You can add your own custom PowerShell plugins to the agent if there are any resources on your server that you would like to monitor, but that we do not currently support out of the box or where there is no PerfMon counter. For example, if you have created a custom application and would like to check its performance/functionality then you can write a custom plugin for that. Here are the steps:

  1. Create a new file in the %Program Files%/FortiMonitorAgent/ps_plugins directory named after the applications you're monitoring, such as my_app_plugin.ps1.

  2. Start with a copy of the template.ps1 file, which defines the overall layout of the plugin class and the methods necessary to operate.

  3. Implement Plugin-Configuration. Define a value for the variable textkey for your plugin. This is a unique string defining the very general service or a resource that your plugin is monitoring. The textkey should be prefixed with an identifier for your organization. For example, com.acme.myapplication.

  4. Implement Discover: This is the method that determines what aspects of the application/metric you're checking are able to be monitored. This returns an array of dictionaries that contain the metrics and the options the plugin can effectively monitor. Options can be static values or could be dynamically discovered based on the environment/server. Normally, if you're developing your own plugin, you probably won't have to do much in the way of making it portable for others, since you're assuming that your service is already available and monitorable, but if you need more flexibility in detection, Discover is where you'd exercise it. Each object in the array has an attribute and those attributes are explained below:

    • label: A human-readable string description of the metric, used for graph labels and alert messages in the control panel.

    • options: An optional list of strings describing different metric sources that could be monitored. For example, for the disk space plugin, the options are a list of all of the disk partitions on the server. If your metric doesn't have any options, you can set this to $null.

    • unit: A text string description of the units of measurement for the metric, for example, "MB" or "connections per second". Metrics from a plugin that share a common unit will be graphed together in the control panel.
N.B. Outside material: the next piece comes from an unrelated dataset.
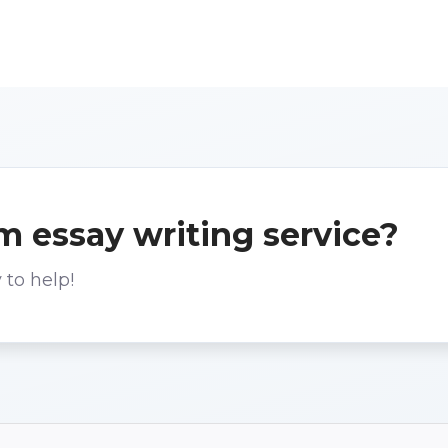
m essay writing service?
 to help!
  5. Implement Collect-Metric: This is responsible for actually doing the retrieval/calculation based on the metric textkey, an optional value, and other optional config parameters that you may have specified within the Agent's configuration file. Collect-Metric should be the bulk of your work. It should read, parse, chop, measure, compare, analyze, aggregate, monitor, slice, dice, mix, and mash whatever required to return a measurable value of your resource, and ultimately return an integer or float value for the metric. This function takes in two parameters. The $resource_textkey is a reference to the metric type which is being passed in from the agent to be collected. If your plugin supports multiple metrics (returned by the Discover function), you will need some branching logic here to execute different logic based on the resource_textkey. $option is a reference to the specific option value for that metric. This will influence the specific metric value you need to query/extract and return.

Plugin Configuration

If your plugin requires additional configuration to account for settings or environment-specific variables, you can leverage the Agent's configuration file. Plugin configuration is defined in your Agent's main XML configuration file, under its own section titled after the textkey of the plugin. To define your plugin's section, create a new XML block under config with the node matching the textkey from Plugin-Configuration. Underneath that new section, you can put different key/values that are better not hard-coded into your Collect-Metric method--things like login credentials and other adjustable parameters. An example would be:

Plugin Config

<config>
<systemp>
<add key="myparam" value="myvalue"/>
</systemp>
</config>

When your plugin's Discover and Collect-Metric methods are called, the Agent configuration file is parsed and searched for a plugin config section that matches the name of your plugin class. If any config is found, the variables and values are passed into the plugin functions.